Data for this exercise:
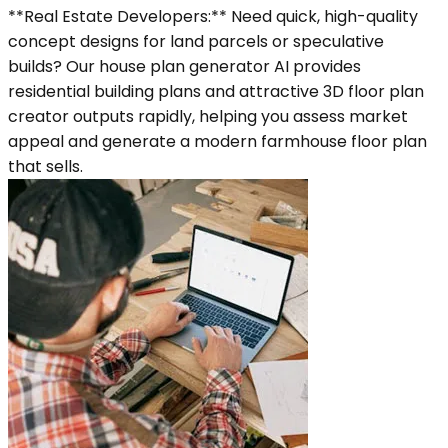
**Real Estate Developers:** Need quick, high-quality
concept designs for land parcels or speculative
builds? Our house plan generator AI provides
residential building plans and attractive 3D floor plan
creator outputs rapidly, helping you assess market
appeal and generate a modern farmhouse floor plan
that sells.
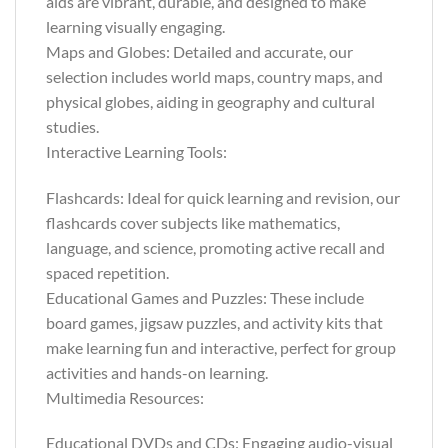
aids are vibrant, durable, and designed to make
learning visually engaging.
Maps and Globes: Detailed and accurate, our
selection includes world maps, country maps, and
physical globes, aiding in geography and cultural
studies.
Interactive Learning Tools:
Flashcards: Ideal for quick learning and revision, our
flashcards cover subjects like mathematics,
language, and science, promoting active recall and
spaced repetition.
Educational Games and Puzzles: These include
board games, jigsaw puzzles, and activity kits that
make learning fun and interactive, perfect for group
activities and hands-on learning.
Multimedia Resources:
Educational DVDs and CDs: Engaging audio-visual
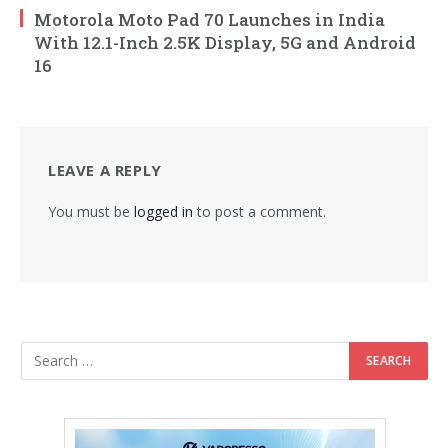
Motorola Moto Pad 70 Launches in India
With 12.1-Inch 2.5K Display, 5G and Android
16
LEAVE A REPLY
You must be
logged in
to post a comment.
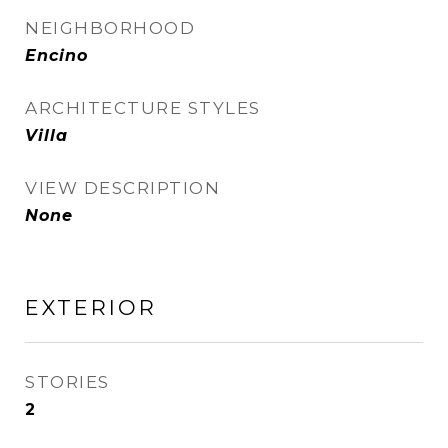
NEIGHBORHOOD
Encino
ARCHITECTURE STYLES
Villa
VIEW DESCRIPTION
None
EXTERIOR
STORIES
2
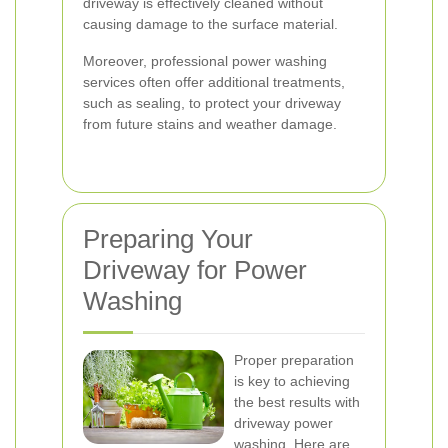
driveway is effectively cleaned without
causing damage to the surface material.
Moreover, professional power washing
services often offer additional treatments,
such as sealing, to protect your driveway
from future stains and weather damage.
Preparing Your
Driveway for Power
Washing
Proper preparation
is key to achieving
the best results with
driveway power
washing. Here are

What this task involves: Copy exactly, and only, the lines from the first line of the material through the line that contains "Moreover, professional power washing", both ends kept; no pictures.

Result:
**Real Estate Developers:** Need quick, high-quality
concept designs for land parcels or speculative
builds? Our house plan generator AI provides
residential building plans and attractive 3D floor plan
creator outputs rapidly, helping you assess market
appeal and generate a modern farmhouse floor plan
that sells.
aids are vibrant, durable, and designed to make
learning visually engaging.
Maps and Globes: Detailed and accurate, our
selection includes world maps, country maps, and
physical globes, aiding in geography and cultural
studies.
Interactive Learning Tools:
Flashcards: Ideal for quick learning and revision, our
flashcards cover subjects like mathematics,
language, and science, promoting active recall and
spaced repetition.
Educational Games and Puzzles: These include
board games, jigsaw puzzles, and activity kits that
make learning fun and interactive, perfect for group
activities and hands-on learning.
Multimedia Resources:
Educational DVDs and CDs: Engaging audio-visual
Motorola Moto Pad 70 Launches in India
With 12.1-Inch 2.5K Display, 5G and Android
16
LEAVE A REPLY
You must be
logged in
to post a comment.
NEIGHBORHOOD
Encino
ARCHITECTURE STYLES
Villa
VIEW DESCRIPTION
None
EXTERIOR
STORIES
2
driveway is effectively cleaned without
causing damage to the surface material.
Moreover, professional power washing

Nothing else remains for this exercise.